The usual pandemonium outside the Dolce & Gabbana show was cranked up to 11 this afternoon. Three days ago, Kim Kardashian touched down in Milan and posted a pic of herself disembarking a PJ with the hashtags #CiaoKim and #DolceGabbana. The designers have been linked to the Kardashians since this past May, when they wardrobed Kourtney Kardashian and Travis Barker’s wedding in Portofino. At a press conference this morning, Kim said that today’s collaboration came about when Dolce and Gabbana discovered that the clotheshorse brought her own collection of vintage D&G to the nuptials, including “some pieces that even they didn’t have in their own archives.”

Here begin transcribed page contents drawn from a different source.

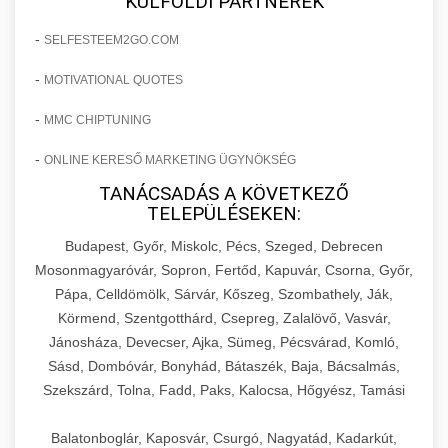
KÜLFÖLDI PARTNEREK
-
SELFESTEEM2GO.COM
-
MOTIVATIONAL QUOTES
-
MMC CHIPTUNING
-
ONLINE KERESŐ MARKETING ÜGYNÖKSÉG
TANÁCSADÁS A KÖVETKEZŐ
TELEPÜLÉSEKEN:
Budapest, Győr, Miskolc, Pécs, Szeged, Debrecen
Mosonmagyaróvár, Sopron, Fertőd, Kapuvár, Csorna, Győr,
Pápa, Celldömölk, Sárvár, Kőszeg, Szombathely, Ják,
Körmend, Szentgotthárd, Csepreg, Zalalövő, Vasvár,
Jánosháza, Devecser, Ajka, Sümeg, Pécsvárad, Komló,
Sásd, Dombóvár, Bonyhád, Bátaszék, Baja, Bácsalmás,
Szekszárd, Tolna, Fadd, Paks, Kalocsa, Hőgyész, Tamási
Balatonboglár, Kaposvár, Csurgó, Nagyatád, Kadarkút,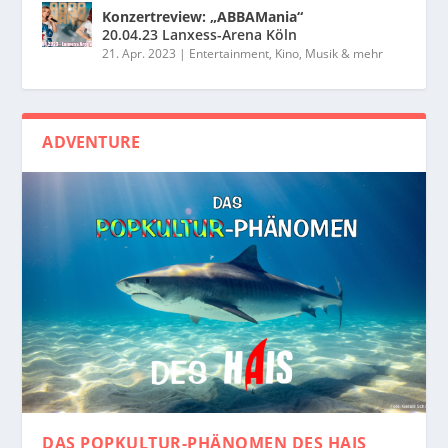
Konzertreview: „ABBAMania“
20.04.23 Lanxess-Arena Köln
21. Apr. 2023
|
Entertainment, Kino, Musik & mehr
ADVENTURE
DAS POPKULTUR-PHÄNOMEN
DES HAIS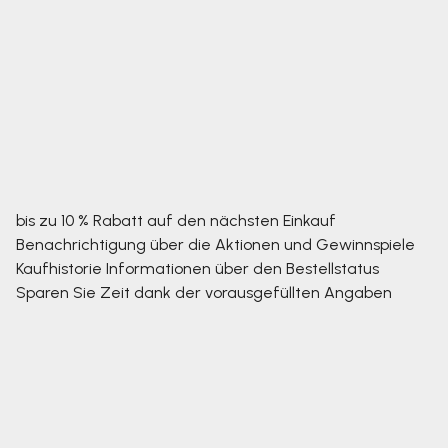
bis zu 10 % Rabatt auf den nächsten Einkauf
Benachrichtigung über die Aktionen und Gewinnspiele
Kaufhistorie
Informationen über den Bestellstatus
Sparen Sie Zeit dank der vorausgefüllten Angaben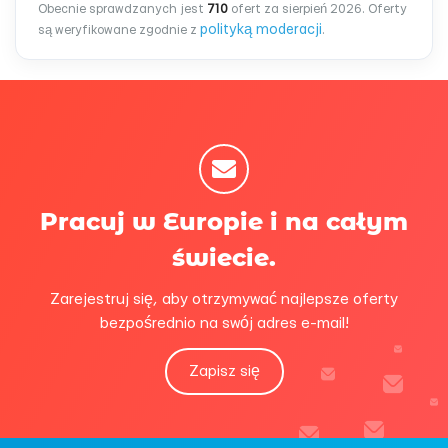
Obecnie sprawdzanych jest
710
ofert za sierpień 2026. Oferty
polityką moderacji
są weryfikowane zgodnie z
.
Pracuj w Europie i na całym
świecie.
Zarejestruj się, aby otrzymywać najlepsze oferty
bezpośrednio na swój adres e-mail!
Zapisz się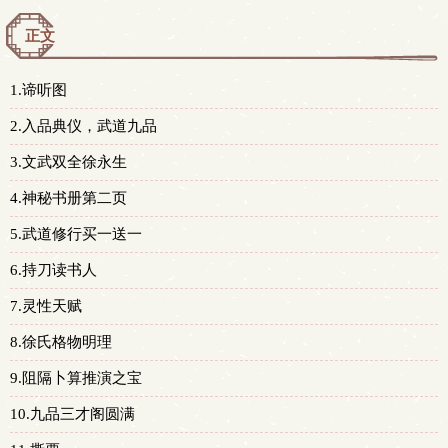
正文
1.谛听图
2.入品典仪，武道九品
3.文武双全徐永生
4.神秘书册第二页
5.武道修行买一送一
6.持刀读书人
7.灵性天赋
8.徐氏格物明理
9.阻隔卜算推演之宝
10.九品三才阁圆满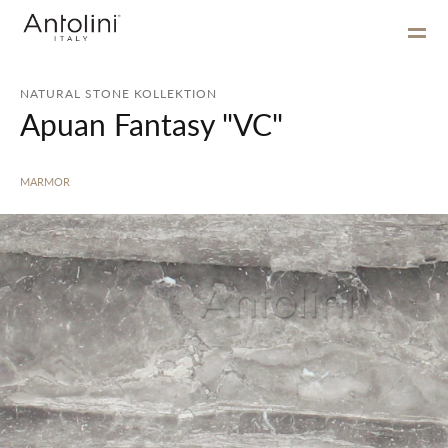
NATURAL STONE KOLLEKTION
Apuan Fantasy "VC"
MARMOR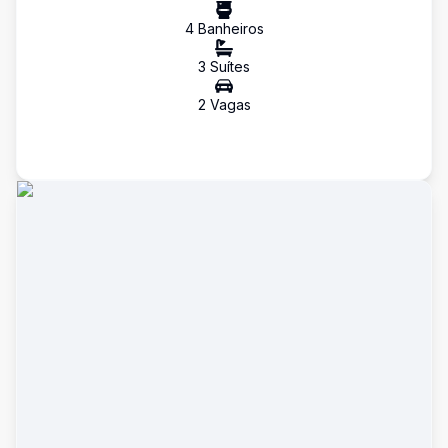
4
Banheiro
s
3
Suíte
s
2
Vaga
s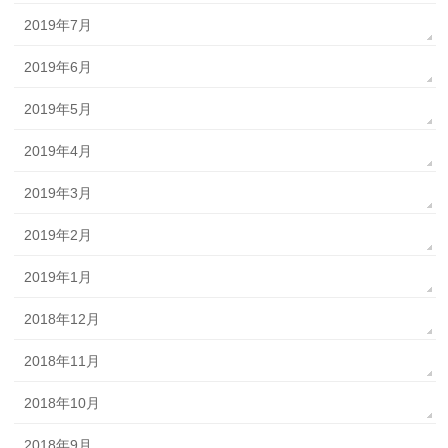
2019年7月
2019年6月
2019年5月
2019年4月
2019年3月
2019年2月
2019年1月
2018年12月
2018年11月
2018年10月
2018年9月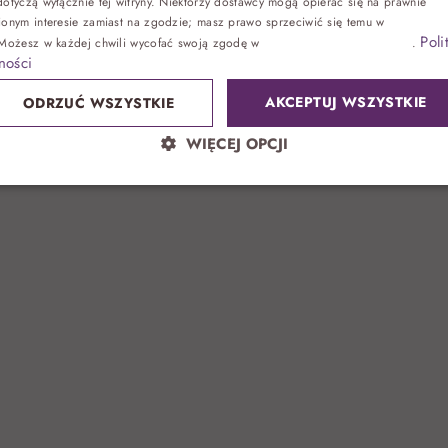
dchudzanie po
otyczą wyłącznie tej witryny. Niektórzy dostawcy mogą opierać się na prawnie
ionym interesie zamiast na zgodzie; masz prawo sprzeciwić się temu w
Ustawienia
Poli
 Możesz w każdej chwili wycofać swoją zgodę w
Ustawieniach plików cookie
.
Zdrowie
ności
AKCEPTUJ WSZYSTKIE
ODRZUĆ WSZYSTKIE
Sand SPA
WIĘCEJ OPCJI
Lokalnie
atrakcje bez noclegu, przyjęcia
Park wodny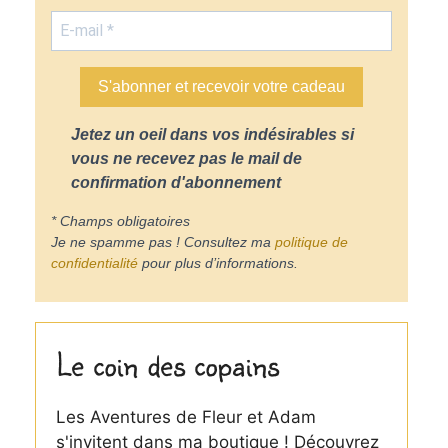
S'abonner et recevoir votre cadeau
Jetez un oeil dans vos indésirables si
vous ne recevez pas le mail de
confirmation d'abonnement
* Champs obligatoires
Je ne spamme pas ! Consultez ma
politique de
confidentialité
pour plus d’informations.
Le coin des copains
Les Aventures de Fleur et Adam
s'invitent dans ma boutique ! Découvrez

The proposal went something like this: Kim would act as curator, selecting pieces from past collections, specifically the 20-year period between 1987 and 2007 (conveniently spanning the Y2K years that are trending at the moment), and the designers would rework those pieces for today, but subtly, so that the links between then and now are obvious enough for the social media audience, where so much of fashion communication plays out in 2022.
The benefits for Dolce & Gabbana are plenty. The Kardashian-Jenners in attendance today boast a combined 652 million followers. As for Kim, hooking up with Dolce & Gabbana doesn’t just burnish her high-fashion image, but thanks to the internet’s capacity to flatten time, it somehow also stretches her influence. She became a household name in 2007 when Keeping Up With the Kardashians began airing, but with this partnership she’s put her stamp on two extra decades. Damn, she’s good at the fame game.
Explaining her affinity for the brand at the press conference, Kim said, “Yes, I have this futuristic alien Barbie personality, which I like. But in my soul I feel very sensual Italian mob wife at the same time. I don’t know if that’s appropriate to say.” Of course, Dolce & Gabbana has worked the sensual Italian wife trope to its own ends, as editorials and ad campaigns of D&G favorites from back in the day—including Eva Herzigova and Helena Christensen, who sat in the front row—attest.
On the runway, corsets, wiggle dresses, and lingerie sets were stitched with labels at the hip or wrist identifying the year they were first presented. At the same time, other pieces served Kim’s own interests. “It’s very Skims-y,” a seatmate said, nodding at a stretch-jersey number circa 1990 and a new one made in its image. For those of you living under a rock, Skims is Kim’s $3.2 billion shapewear brand. Presumably, all of this is future content for Hulu’s The Kardashians show, too; season two premiered a couple of nights ago.
All the top fashion brands are getting into the entertainment business. Dolce & Gabbana has always been an early adopter. With Kim’s help it just raised the stakes.